Sit comfortably. The sound is here. We are not going to ignore it.
I want you to notice something. There are two dials in your mind right now. One of them is connected to the volume of the tinnitus. That dial is broken. You cannot turn it down by trying harder. Every time you grab it and twist, the sound seems to get louder, because attention is what tinnitus runs on. So we are going to stop touching that dial.
There is a second dial. This one is connected to how willing you are to have the sound in the room. Not how much you like it. Not whether you would prefer it to stop. Just whether you are willing to carry on with your day while it is there.
That second dial is the one you can move. And here is the strange truth at the centre of Acceptance and Commitment Therapy: when you turn the willingness dial up, the volume dial seems to fall, even though you never touched it. The reverse is also true. Every time you twist the volume dial in frustration, the willingness dial drops, and the suffering rises.
So let us try it. Take a slow breath in. Imagine the willingness dial, right there, in front of you. It is at, perhaps, three out of ten. You are tired of this sound. Of course you are. Now, very gently, see if you can turn it up. Not to ten. Just to four. Four out of ten willing to let this sound be in the room, while you live your life.

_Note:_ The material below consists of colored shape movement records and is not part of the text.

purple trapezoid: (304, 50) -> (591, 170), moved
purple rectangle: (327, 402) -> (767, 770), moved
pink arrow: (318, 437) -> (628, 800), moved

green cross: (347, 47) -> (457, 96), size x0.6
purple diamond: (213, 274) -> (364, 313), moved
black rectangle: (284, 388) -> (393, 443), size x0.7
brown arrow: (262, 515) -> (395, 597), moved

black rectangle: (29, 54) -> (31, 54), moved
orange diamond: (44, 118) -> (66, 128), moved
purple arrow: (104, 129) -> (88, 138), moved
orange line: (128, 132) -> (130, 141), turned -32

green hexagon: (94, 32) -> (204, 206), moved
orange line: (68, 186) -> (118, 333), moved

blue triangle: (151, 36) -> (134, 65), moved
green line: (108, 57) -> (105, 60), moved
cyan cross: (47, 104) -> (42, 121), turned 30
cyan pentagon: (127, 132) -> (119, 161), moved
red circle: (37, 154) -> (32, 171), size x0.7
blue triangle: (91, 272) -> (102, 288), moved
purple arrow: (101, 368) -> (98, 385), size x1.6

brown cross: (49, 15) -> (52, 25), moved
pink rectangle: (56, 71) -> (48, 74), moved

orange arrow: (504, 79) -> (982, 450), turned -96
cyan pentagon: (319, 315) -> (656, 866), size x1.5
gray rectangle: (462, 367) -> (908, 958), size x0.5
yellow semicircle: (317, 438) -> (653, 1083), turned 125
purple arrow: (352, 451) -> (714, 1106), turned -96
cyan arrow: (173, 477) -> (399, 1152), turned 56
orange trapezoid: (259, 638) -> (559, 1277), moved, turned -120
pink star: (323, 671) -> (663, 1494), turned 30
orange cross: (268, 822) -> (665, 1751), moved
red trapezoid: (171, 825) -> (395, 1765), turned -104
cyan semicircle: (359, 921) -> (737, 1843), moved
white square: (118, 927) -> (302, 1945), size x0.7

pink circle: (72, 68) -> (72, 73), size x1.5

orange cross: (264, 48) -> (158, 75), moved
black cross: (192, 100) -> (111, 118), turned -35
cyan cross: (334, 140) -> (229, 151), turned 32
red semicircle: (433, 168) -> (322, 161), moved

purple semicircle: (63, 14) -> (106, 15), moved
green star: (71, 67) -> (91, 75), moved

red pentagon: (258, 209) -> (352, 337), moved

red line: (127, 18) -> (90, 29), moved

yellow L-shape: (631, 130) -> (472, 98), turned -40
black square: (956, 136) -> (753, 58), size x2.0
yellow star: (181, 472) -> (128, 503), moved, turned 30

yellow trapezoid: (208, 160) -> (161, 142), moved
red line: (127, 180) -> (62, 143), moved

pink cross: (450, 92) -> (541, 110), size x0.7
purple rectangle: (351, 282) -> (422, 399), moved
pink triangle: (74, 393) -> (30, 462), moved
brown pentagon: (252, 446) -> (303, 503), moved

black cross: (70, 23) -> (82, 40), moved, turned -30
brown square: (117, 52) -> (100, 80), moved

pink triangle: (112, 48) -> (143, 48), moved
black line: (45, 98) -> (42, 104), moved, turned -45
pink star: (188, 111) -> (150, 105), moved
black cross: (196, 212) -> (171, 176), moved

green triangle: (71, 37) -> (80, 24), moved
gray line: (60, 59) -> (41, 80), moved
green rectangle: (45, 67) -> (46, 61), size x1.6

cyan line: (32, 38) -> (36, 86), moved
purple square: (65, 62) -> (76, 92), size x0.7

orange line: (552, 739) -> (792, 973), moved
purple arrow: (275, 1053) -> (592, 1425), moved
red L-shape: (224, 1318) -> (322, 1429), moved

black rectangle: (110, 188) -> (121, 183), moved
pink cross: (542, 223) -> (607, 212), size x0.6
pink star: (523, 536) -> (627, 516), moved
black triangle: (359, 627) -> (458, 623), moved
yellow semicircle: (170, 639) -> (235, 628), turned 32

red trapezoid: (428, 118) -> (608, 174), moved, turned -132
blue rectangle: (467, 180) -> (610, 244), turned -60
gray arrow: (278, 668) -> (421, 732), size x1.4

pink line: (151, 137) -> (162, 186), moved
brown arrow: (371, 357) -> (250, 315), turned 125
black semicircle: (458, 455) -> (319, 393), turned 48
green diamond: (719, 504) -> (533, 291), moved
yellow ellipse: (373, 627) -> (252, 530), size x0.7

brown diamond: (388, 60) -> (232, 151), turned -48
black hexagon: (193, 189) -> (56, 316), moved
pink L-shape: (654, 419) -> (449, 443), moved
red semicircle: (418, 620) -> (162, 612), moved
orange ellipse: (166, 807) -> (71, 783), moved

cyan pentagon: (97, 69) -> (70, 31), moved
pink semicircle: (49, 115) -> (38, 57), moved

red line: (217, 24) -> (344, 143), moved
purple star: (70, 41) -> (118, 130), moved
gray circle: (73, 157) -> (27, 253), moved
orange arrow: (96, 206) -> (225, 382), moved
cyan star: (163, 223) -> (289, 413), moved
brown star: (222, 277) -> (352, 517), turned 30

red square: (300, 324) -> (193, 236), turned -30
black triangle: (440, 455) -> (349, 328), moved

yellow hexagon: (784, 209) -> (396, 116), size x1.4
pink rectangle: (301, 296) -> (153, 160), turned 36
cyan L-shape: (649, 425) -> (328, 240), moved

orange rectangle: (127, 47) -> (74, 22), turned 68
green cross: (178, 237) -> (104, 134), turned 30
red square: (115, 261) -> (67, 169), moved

Notice what happens. Notice if anything softens in your chest, your jaw, your shoulders. The sound has not changed. The relationship has.
And if it does not soften — if the dial is stuck at three today — that is also fine. The dial is yours. You will come back to it tomorrow. And the next day. And every day, in tiny turns, it can move.
Willingness is not liking. Willingness is choosing to live, while the weather is what it is.